I need to prove that if $G$ is a finite group that acts on ring $A$, and $A^G$ is the subring consisting of elements of $A$ which are invariant under all $g\in G$, then $A$ is integral over $A^G$. (Atiyah and Macdonald, Chapter 5, Exercise 12)
The hint with the problem is to state that each $x\in A$ must be a root of the polynomial $\prod_{g\in g}(t - g(x))$, but this is only guaranteed to be in $A[t]$. I can't think of any reason why this product, or some important factor of it such as $t - x$ where the $g$ involved is the identity, would only have coefficients in $A^G$, which is the only way I know of to finish the proof. Is there a better way, or am I missing some obvious fact about the groups/rings involved here?

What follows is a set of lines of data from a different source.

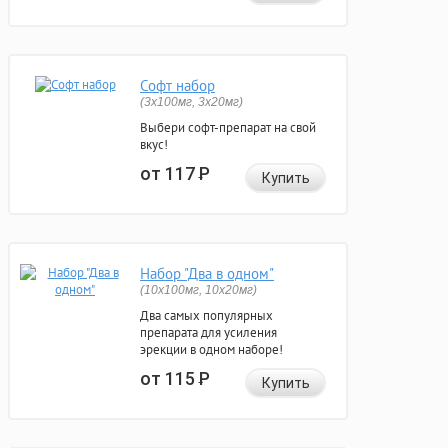
Софт набор
(3x100мг, 3x20мг)
Выбери софт-препарат на свой
вкус!
от 117
Р
Купить
Набор "Два в одном"
(10x100мг, 10x20мг)
Два самых популярных
препарата для усиления
эрекции в одном наборе!
от 115
Р
Купить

The action of $G$ permutes the orbit $Gx=\{gx:g\in G\}$, hence permutes the linear factors $t-gx$.
Rearranging the linear factors does not change the resulting product, so it must be invariant. (Note $A$ must be commutative for the original product to make sense independent of order, so that's not an issue.)
Writing $G=\{g_1,\dots,g_n\}$, the coefficients are $e_i(g_1x,\cdots,g_nx)$ up to sign, where $e_i$ stands for the $i$th elementary symmetric polynomial. (See Vieta's formulas.) Applying $g$ yields $e_i(gg_1x,\dots,gg_nx)$, but the list $gg_1x,\dots,gg_nx$ is the same as $g_1x,\dots,g_nx$ just rearranged. Since $e_i$ is a symmetric polynomial, rearranging its arguments does not affect its value. Thus, the coefficients are invariant.